GWAKO activities have resulted in wells in rural communities where women previously traveled for three to six hours to fetch water. The organization also conducts community education about hygiene and sanitation, improves farming methods for women, and installs washing facilities and latrines in schools. It has grown into a consortium of forty-one women’s groups in more than fourteen villages. GWAKO has also improved women’s access to food by training the women in modern farming methods that produce higher yields. Such changes are critical in a region where severe poverty increasingly forces girls into transactional sex to obtain food.

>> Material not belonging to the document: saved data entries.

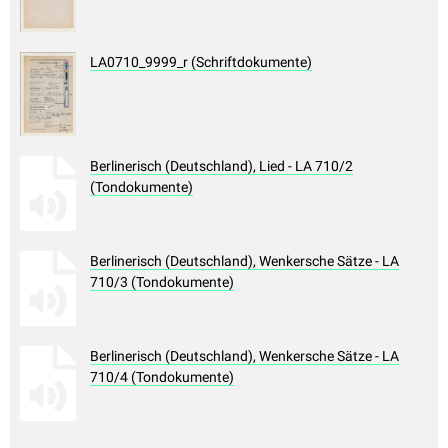
LA0710_9999_r (Schriftdokumente)
Berlinerisch (Deutschland), Lied - LA 710/2
(Tondokumente)
Berlinerisch (Deutschland), Wenkersche Sätze - LA
710/3 (Tondokumente)
Berlinerisch (Deutschland), Wenkersche Sätze - LA
710/4 (Tondokumente)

Also based in Kenya, Grassroots Organizations Operating Together in Sisterhood (GROOTS), builds demonstration plots to train women in improved agricultural practices. GROOTS works with women farming groups to provide training on sustainable agricultural practices, such as greenhouse use. More importantly, GROOTS created watchdog committees to safeguard women’s property and advocate for land tenure, housing, property, and inheritance rights of women and children. GROOTS facilitates direct participation of grassroots women in various national, regional, and global conferences, creating a platform for women most impacted by development policies to be heard by decision-makers. Its efforts have resulted in increased women’s representation as village elders, provincial administrators, members of local development funds, and in the management of educational institutions.
These examples seek to illustrate Global Fund’s approach to funding WASH — one that acknowledges the realities in which communities operate — and to creating systemic change in order to ensure long-lasting solutions to WASH issues. Using women’s rights, especially the right to water, as a lens to fund WASH programs is a sustainable way to build just, equitable, and peaceful societies.